Transcribed page contents:
□ □ □ □
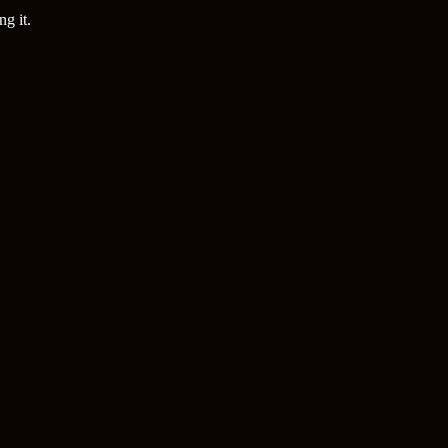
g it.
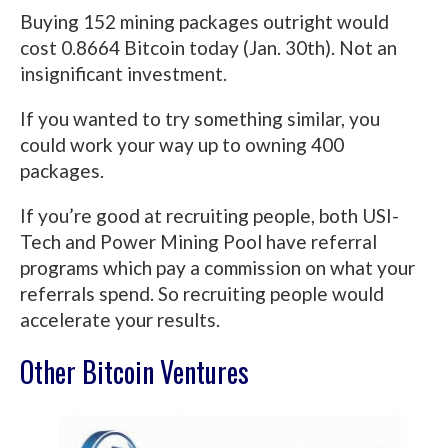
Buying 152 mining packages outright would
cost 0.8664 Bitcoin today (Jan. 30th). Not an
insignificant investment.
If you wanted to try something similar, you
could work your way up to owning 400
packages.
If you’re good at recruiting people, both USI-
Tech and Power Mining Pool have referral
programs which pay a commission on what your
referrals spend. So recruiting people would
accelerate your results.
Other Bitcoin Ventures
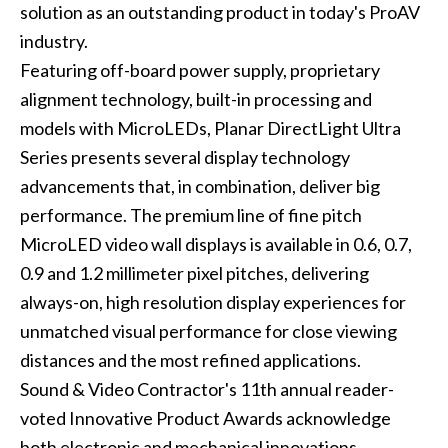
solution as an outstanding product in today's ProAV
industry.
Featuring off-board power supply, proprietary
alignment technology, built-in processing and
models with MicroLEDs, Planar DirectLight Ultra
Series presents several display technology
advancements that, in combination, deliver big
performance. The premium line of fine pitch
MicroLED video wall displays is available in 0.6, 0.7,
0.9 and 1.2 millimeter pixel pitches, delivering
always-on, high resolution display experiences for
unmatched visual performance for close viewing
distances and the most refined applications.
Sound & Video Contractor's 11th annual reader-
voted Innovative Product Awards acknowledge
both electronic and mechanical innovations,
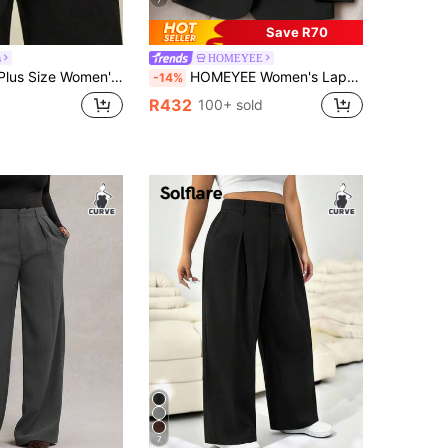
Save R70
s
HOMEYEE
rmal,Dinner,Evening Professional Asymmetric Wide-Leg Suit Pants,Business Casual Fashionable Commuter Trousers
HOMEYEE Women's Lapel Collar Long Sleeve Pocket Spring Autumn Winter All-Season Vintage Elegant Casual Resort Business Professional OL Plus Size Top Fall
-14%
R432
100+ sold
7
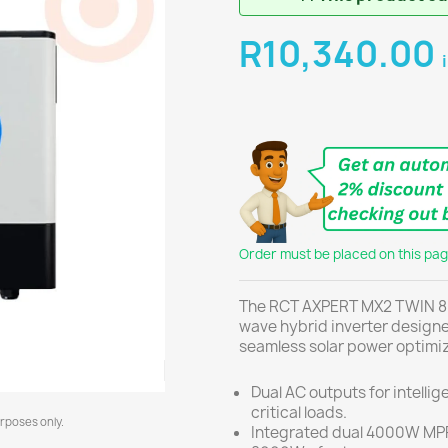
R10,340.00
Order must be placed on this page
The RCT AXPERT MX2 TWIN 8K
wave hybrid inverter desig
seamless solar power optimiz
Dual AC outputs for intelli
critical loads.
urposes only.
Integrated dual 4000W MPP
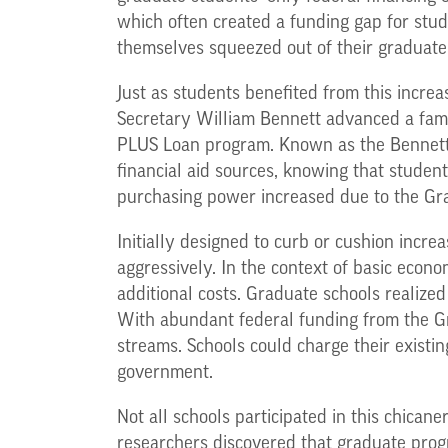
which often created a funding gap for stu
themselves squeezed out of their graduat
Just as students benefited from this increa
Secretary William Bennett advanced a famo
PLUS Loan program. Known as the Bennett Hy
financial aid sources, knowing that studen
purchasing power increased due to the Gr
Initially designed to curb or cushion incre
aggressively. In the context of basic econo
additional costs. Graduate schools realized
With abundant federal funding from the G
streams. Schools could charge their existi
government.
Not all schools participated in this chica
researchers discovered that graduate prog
□ □ □ □
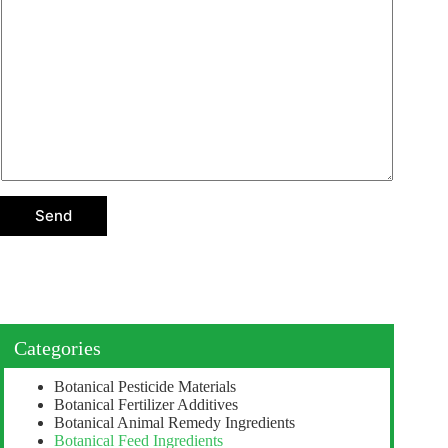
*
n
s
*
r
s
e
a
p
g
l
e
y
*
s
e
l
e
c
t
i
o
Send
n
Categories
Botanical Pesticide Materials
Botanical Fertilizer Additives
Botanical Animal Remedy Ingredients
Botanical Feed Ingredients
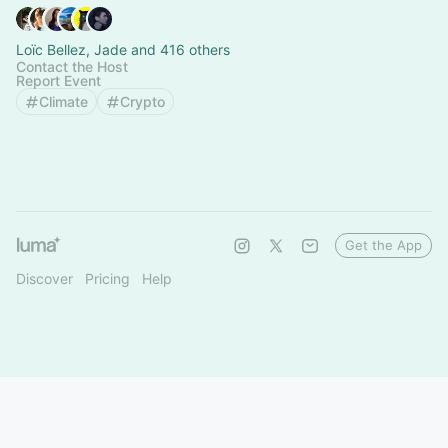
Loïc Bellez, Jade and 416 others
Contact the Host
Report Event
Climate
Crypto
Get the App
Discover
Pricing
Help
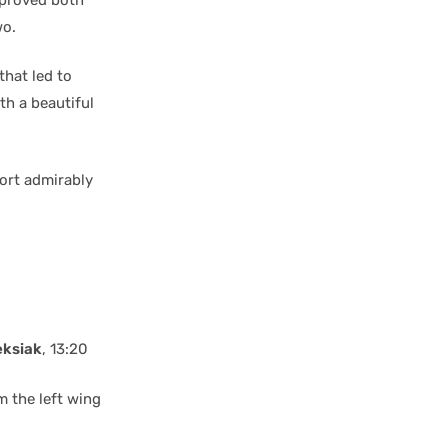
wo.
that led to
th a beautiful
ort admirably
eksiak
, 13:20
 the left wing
□ □ □ □
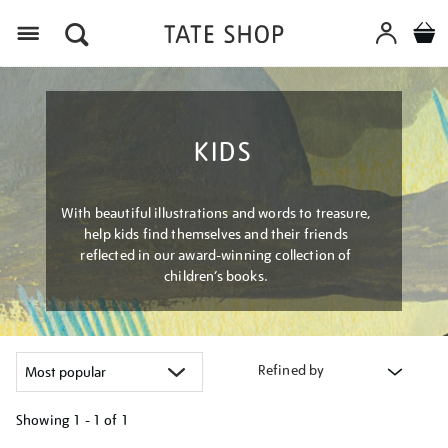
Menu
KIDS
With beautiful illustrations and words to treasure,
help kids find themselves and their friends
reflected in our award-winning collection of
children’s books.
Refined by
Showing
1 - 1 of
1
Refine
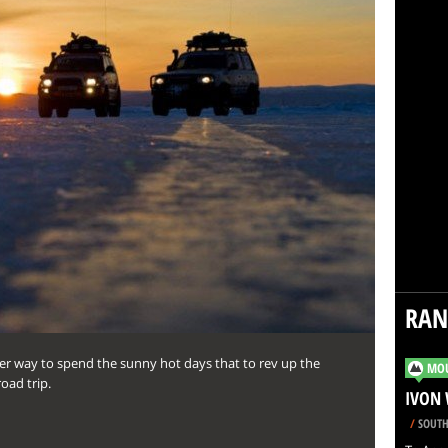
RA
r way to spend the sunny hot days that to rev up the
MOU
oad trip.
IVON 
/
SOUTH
□ □ □ □
Exercise → Where does "Bitcoin" appear in the records above? Copy each line that holds it.

Reply →
cost 0.8664 Bitcoin today (Jan. 30th). Not an
Other Bitcoin Ventures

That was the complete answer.